Introductions

The formation of this blog was the culmination of a number of aborted attempts that initially started over a year back. As a history student, I loved reading and critiquing the theories and analyses of historians, yet I could never quite muster the initiative (beyond school work and monologues to my friends) to really articulate what I had to offer to the field. However, here I am, and hopefully this attempt will be a lasting one.

So what exactly will this blog be focused on? This won’t really be a site with well researched, articulate research essays, or extensively analytical articles. Nor will it be focused on a specific time period in great detail. Rather, I’ll be writing about whatever’s on my mind, be it about a battle in 216BC, or a treaty in 1648. As long as it’s about history – it’s gonna make its way here.

This, however, begs the question: What is history? Is it merely about dates and numbers, or about grand narratives and calamity? Is it enough to merely know that an event happened – to catalogue it and leave it at that? Many people do think it as such – in fact, it would be more often that not the first thing said by people after realising that I’d be studying history in university. (The following statement, of course, would be whether I’d be able to get a job).

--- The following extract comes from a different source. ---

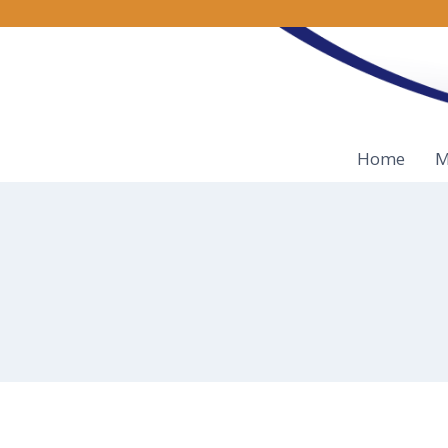
Doorgaan
naar
inhoud
Home
M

But history is not about facts and numbers. It has never been about that. For ancient historians such as Tacitus and Herodotus, history was about a narrative. In fact, the Greek word for history, “historia”, literally means “a narrative”, or a story. Granted, early historians tended to stretch the “narrative” at the expense of factual accuracy – as many an exasperated reader of Livy will observe. But the core premise still stands: the study of history is about constructing a narrative (preferably, a logical and factually grounded one) for people to understand and to distil into their everyday lives and decision making. It’s about trying to understand the key assumptions that our status quo relies on, as a basis for our decisions which are contingent on our present realities. It may sound like fluff, but many pertinent issues today are very much influenced by the past.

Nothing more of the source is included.